RECORD SET START

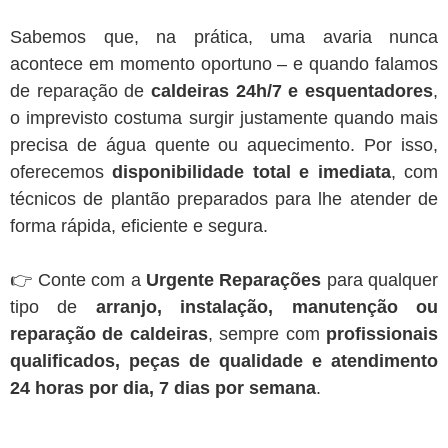
Sabemos que, na prática, uma avaria nunca
acontece em momento oportuno – e quando falamos
de reparação de
caldeiras 24h/7 e esquentadores
,
o imprevisto costuma surgir justamente quando mais
precisa de água quente ou aquecimento. Por isso,
oferecemos
disponibilidade total e imediata
, com
técnicos de plantão preparados para lhe atender de
forma rápida, eficiente e segura.
👉 Conte com a
Urgente Reparações
para qualquer
tipo de
arranjo, instalação, manutenção ou
reparação de caldeiras
, sempre com
profissionais
qualificados, peças de qualidade e atendimento
24 horas por dia, 7 dias por semana
.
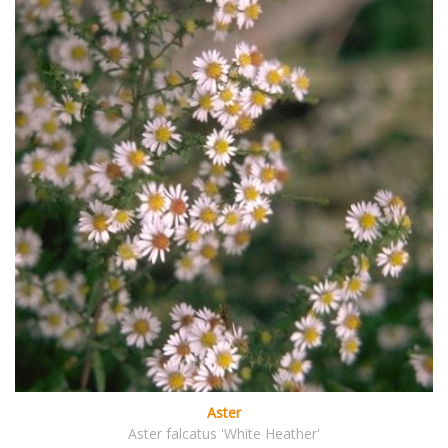
Aster
Aster falcatus 'White Heather'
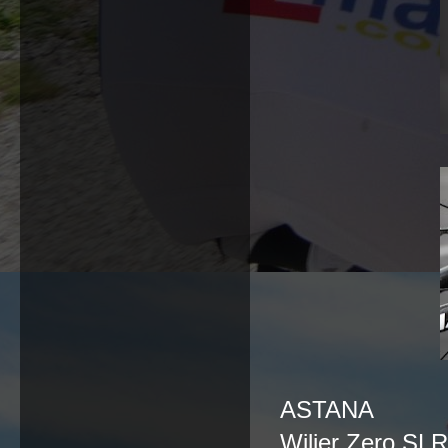
ASTANA
Wilier Zero SLR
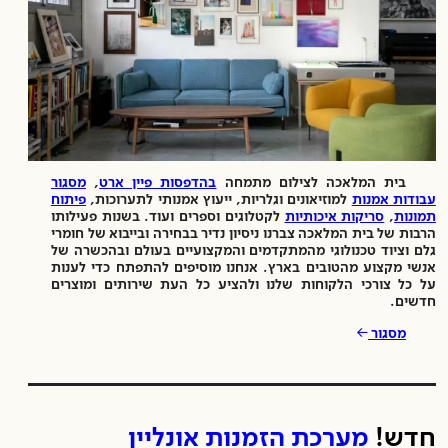
בית המלאכה לצילום מתמחה
בהדפסות פיין ארט
,
מסגור
עבודות אמנות
למוזיאונים וגלריות, ייעוץ אמנותי לתערוכות,
פיתוח
תמונות
,
סריקות איכותיות
לקטלוגים וספרים ועוד. בשנות פעילותו
הרבות של בית המלאכה צברנו ניסיון נדיר בבחירה ובייבוא של חומרי
גלם וציוד טכנולוגי מהמתקדמים והמקצועיים בעולם ובהכשרה של
אנשי מקצוע מהטובים בארץ. אנחנו מוסיפים להתפתח כדי לענות
על כל צורכי הלקוחות שלנו ולהציע כל העת שירותים ומוצרים
חדשים.
→
מסגור
חדש!
מערכת הזמנות אונליין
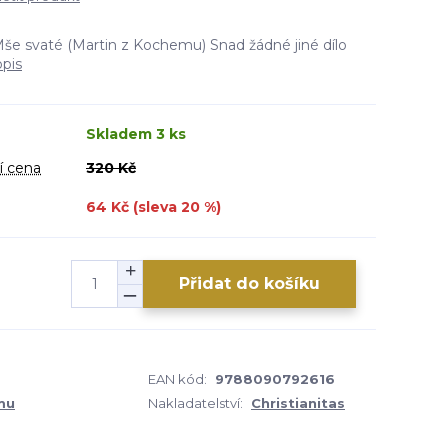
Mše svaté (Martin z Kochemu) Snad žádné jiné dílo
opis
Skladem 3 ks
í cena
320 Kč
64 Kč (sleva
20
%)
Přidat do košíku
EAN kód:
9788090792616
mu
Nakladatelství:
Christianitas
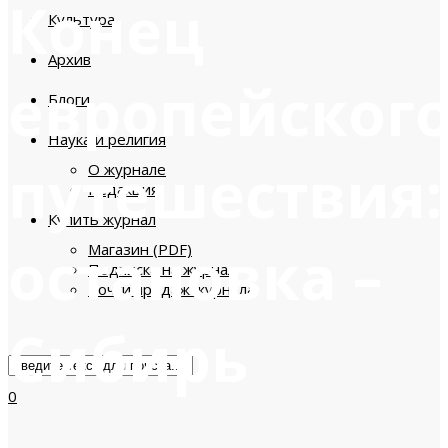
Конец
Культура
Архив
европейског
Блоги
Наука и религия
путешествия:
О журнале
Редакция
Купить журнал
остановка –
Магазин (PDF)
Подписка на журнал
Точки продаж журнала
Сибирь
0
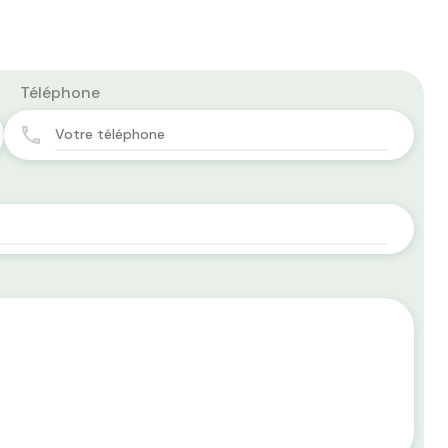
Téléphone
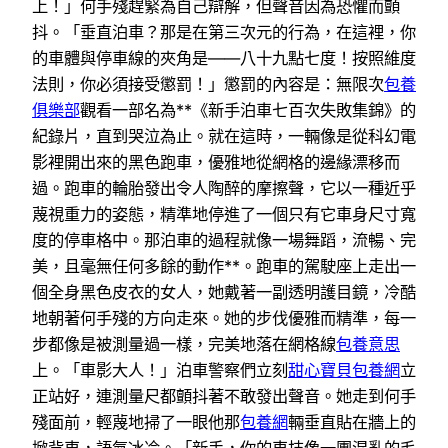
上！」何手殘趕緊為自己辯解，但聲音因為恐懼而顫
抖。「垂直泊車？那是在第三次元的行為，在這裡，你
的車體與停車線的夾角是——八十九點七度！按照維度
法則，你必須接受懲罰！」懲罰的內容是：無限次
包養
俱樂部
觀看一部名為**《新手泊車七百次失敗集錦》的
紀錄片，直到哭泣為止。就在這時，一輛像是從科幻電
影裡開出來的黑色跑車，優雅地從網格的邊緣漂移而
過。跑車的輪胎發出令人陶醉的摩擦聲，它以一種近乎
蔑視重力的姿態，精準地停進了一個只有它車身尺寸寬
度的停車格中。那泊車的過程就像一場舞蹈，流暢、完
美，且毫無任何多餘的動作**。跑車的駕駛座上走出一
個全身黑色皮衣的女人，她戴著一副透明護目鏡，冷酷
地朝著何手殘的方向走來。她的步伐優雅而精準，每一
步都像是被測量過一樣，完美地落在網格線
包養意思
上。「車影大人！」泊車警察們立刻
甜心寶貝包養網
立
正站好，連測量尺都顫抖著不敢發出聲音。她走到何手
殘面前，輕蔑地掃了一眼他那
包養網
輛垂直貼在牆上的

RECORD SET END

• **WHAT TO WORK ON**
Collect every line with the string "reparação" from the records, and copy each.

• **SOLVED PROBLEM**
de reparação de
reparação de caldeiras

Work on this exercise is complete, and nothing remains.